Michel Foucault (1926 - 1984)
Introduction
Foucault continues to be one of the most influential thinkers in the humanities and social sciences today. He has emerged as a cultural icon and is considered to be “the quintessential embodiment of hyper intelligence and frustratingly difficult 'French thought'.”1 Foucault has inspired many schools of thought with his distinctive form of discourse analysis. His name is often referenced whenever the term discourse is mentioned.
Contribution
Discourses through time
Foucault stressed how various forms of knowledge change throughout history. In ‘Les Mots et les Choses’ (The Order of Things, 1966), Foucault claimed that different historical periods resulted in different truths and knowledges. These underlying conditions of truth constituted what was acceptable at the time; however, Foucault stressed how the conditions of discourse changed over time. He argued that one perspective of truth can vary between different historical periods.
What is an Author?
We consider language to be powerful. It imposes structure and captures meaning; it mediates life itself. Foucault suggests that language is unstable and open to interpretation. In his publication of What is an Author? (1969), he argues that the name of an author acts as a system of classifying and organising a body of work. He states that an author's name acts as a function of discourse which allows the work to be analysed and criticised - never approached from an unbiased perspective. Although numerous critics and theorists have contributed to examining the instability and open-textured nature of language, Foucault's contribution has been focused primarily on the author role.
Published Works
• Madness and Civilisation: A history of insanity in the age of Reason. trans. Richard Howard, London: Tavistock, 1967.
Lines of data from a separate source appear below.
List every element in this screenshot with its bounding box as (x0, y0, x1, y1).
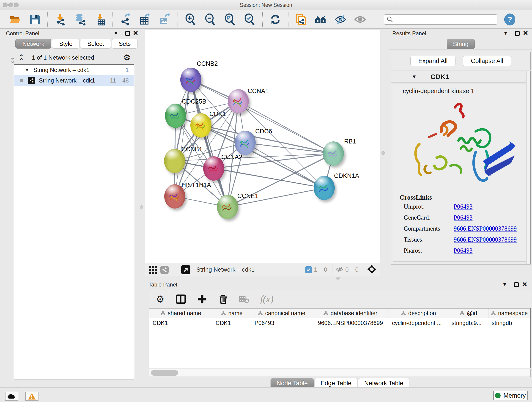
column-header-name[interactable]: name (212, 308, 251, 318)
birds-eye-view-icon[interactable] (149, 266, 157, 274)
hide-selected-icon[interactable] (335, 13, 346, 26)
add-column-icon[interactable] (197, 294, 207, 304)
tab-edge-table[interactable]: Edge Table (314, 378, 358, 388)
tab-select[interactable]: Select (80, 39, 111, 49)
table-horizontal-scrollbar[interactable] (149, 369, 531, 377)
zoom-selected-icon[interactable] (244, 13, 256, 26)
help-icon[interactable]: ? (504, 13, 515, 26)
import-network-from-database-icon[interactable] (74, 13, 86, 26)
network-node-rb1[interactable] (323, 141, 344, 166)
show-columns-icon[interactable] (176, 294, 186, 304)
import-network-icon[interactable] (55, 13, 66, 26)
node-label-cdc6: CDC6 (255, 128, 272, 135)
panel-maximize-icon[interactable] (515, 31, 520, 36)
column-header-database-identifier[interactable]: database identifier (312, 308, 389, 318)
panel-maximize-icon[interactable] (514, 282, 519, 287)
string-import-icon[interactable] (295, 13, 307, 26)
network-canvas[interactable]: CCNB2CCNA1CDC25BCDK1CDC6RB1CCNB1CCNA2CDK… (145, 30, 380, 263)
open-session-icon[interactable] (9, 13, 21, 26)
warning-button[interactable] (25, 392, 38, 401)
entry-expander-icon[interactable]: ▼ (412, 74, 417, 80)
table-cell[interactable]: CDK1 (212, 318, 251, 328)
network-node-cdc25b[interactable] (165, 104, 186, 128)
table-cell[interactable]: stringdb:9... (448, 318, 488, 328)
network-node-ccne1[interactable] (217, 195, 238, 219)
panel-close-icon[interactable]: ✕ (522, 281, 527, 288)
table-row[interactable]: CDK1CDK1P064939606.ENSP00000378699cyclin… (149, 318, 530, 328)
first-neighbors-icon[interactable] (315, 13, 327, 26)
table-cell[interactable]: CDK1 (149, 318, 212, 328)
panel-close-icon[interactable]: ✕ (133, 29, 138, 37)
cloud-button[interactable] (5, 392, 18, 401)
column-header-description[interactable]: description (389, 308, 448, 318)
export-table-icon[interactable] (139, 13, 151, 26)
bottom-splitter-handle[interactable] (336, 277, 340, 280)
crosslink-link[interactable]: 9606.ENSP00000378699 (454, 236, 517, 243)
zoom-fit-icon[interactable] (224, 13, 236, 26)
panel-maximize-icon[interactable] (125, 31, 130, 36)
save-session-icon[interactable] (29, 13, 41, 26)
collapse-all-button[interactable]: Collapse All (463, 56, 511, 66)
column-header-canonical-name[interactable]: canonical name (251, 308, 312, 318)
node-table[interactable]: shared namenamecanonical namedatabase id… (149, 308, 531, 368)
right-splitter-handle[interactable] (381, 151, 385, 155)
network-node-cdkn1a[interactable] (314, 176, 335, 200)
delete-column-icon[interactable] (218, 294, 228, 304)
search-input[interactable] (393, 16, 490, 23)
search-box[interactable] (384, 14, 497, 25)
network-node-cdc6[interactable] (234, 131, 256, 155)
tab-network[interactable]: Network (15, 39, 51, 49)
export-image-icon[interactable] (159, 13, 171, 26)
node-label-ccna1: CCNA1 (248, 88, 269, 95)
zoom-out-icon[interactable] (204, 13, 216, 26)
import-table-icon[interactable] (94, 13, 106, 26)
column-header-namespace[interactable]: namespace (488, 308, 530, 318)
network-node-ccna1[interactable] (228, 89, 249, 114)
export-network-icon[interactable] (120, 13, 132, 26)
table-cell[interactable]: cyclin-dependent ... (389, 318, 448, 328)
network-collection-row[interactable]: ▼ String Network – cdk1 1 (14, 65, 134, 75)
left-splitter-handle[interactable] (140, 205, 143, 209)
gear-icon[interactable]: ⚙ (123, 53, 131, 62)
results-list: ▼ CDK1 cyclin-dependent kinase 1 (391, 70, 531, 264)
column-header-label: shared name (168, 310, 201, 317)
tab-node-table[interactable]: Node Table (270, 378, 314, 388)
tab-sets[interactable]: Sets (112, 39, 138, 49)
memory-button[interactable]: Memory (493, 391, 528, 400)
crosslink-link[interactable]: P06493 (454, 214, 473, 221)
zoom-in-icon[interactable] (185, 13, 196, 26)
panel-close-icon[interactable]: ✕ (523, 29, 528, 37)
table-settings-gear-icon[interactable]: ⚙ (156, 294, 165, 305)
tree-expander-icon[interactable]: ▼ (25, 67, 29, 73)
show-all-icon[interactable] (354, 13, 366, 26)
tab-network-table[interactable]: Network Table (358, 378, 410, 388)
crosslink-link[interactable]: P06493 (454, 247, 473, 254)
panel-float-icon[interactable]: ▼ (114, 30, 119, 36)
network-row[interactable]: String Network – cdk1 11 48 (14, 75, 134, 86)
expand-all-button[interactable]: Expand All (410, 56, 456, 66)
result-entry-header[interactable]: ▼ CDK1 (391, 71, 530, 83)
network-node-cdk1[interactable] (190, 113, 211, 138)
tab-style[interactable]: Style (52, 39, 80, 49)
column-header--id[interactable]: @id (448, 308, 488, 318)
selected-nodes-checkbox[interactable] (305, 266, 312, 273)
network-type-badge-icon[interactable] (160, 266, 169, 274)
network-edges (145, 30, 380, 263)
table-cell[interactable]: P06493 (251, 318, 312, 328)
crosslink-link[interactable]: 9606.ENSP00000378699 (454, 225, 517, 232)
collapse-all-icon[interactable]: ⌄⌄ (10, 56, 15, 63)
crosslink-link[interactable]: P06493 (454, 203, 473, 210)
tab-string[interactable]: String (447, 39, 475, 49)
panel-float-icon[interactable]: ▼ (502, 281, 507, 287)
table-cell[interactable]: 9606.ENSP00000378699 (312, 318, 389, 328)
scrollbar-thumb[interactable] (151, 370, 178, 376)
panel-float-icon[interactable]: ▼ (503, 30, 508, 36)
column-header-shared-name[interactable]: shared name (149, 308, 212, 318)
fit-content-crosshair-icon[interactable] (367, 264, 377, 275)
expand-all-icon[interactable]: ⌃⌃ (19, 55, 24, 62)
results-scrollbar[interactable] (526, 71, 530, 264)
table-cell[interactable]: stringdb (488, 318, 530, 328)
detach-view-icon[interactable] (181, 265, 190, 274)
refresh-icon[interactable] (269, 13, 281, 26)
network-node-ccnb2[interactable] (180, 68, 201, 92)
• The Order of Things: An archaeology of the human sciences. trans. Alan Sheridan, London: Tavistock, 1974.
• The Foucault Reader. Paul Rabinow, Harmondsworth: Peregrine, 1986; contains ‘What is an Author?’, ‘Nietzsche, genealogy, history’, ‘What is Enlightenment?’.
• Beyond Structuralism and Hermeneutics. Ed. Hubert L. Dreyfus and Paul Rainbow. Chicago: University of Chicago Press, 1982.
1 O'Farrell, Clare. Michel Foucault. Sage Publications. London, 2005.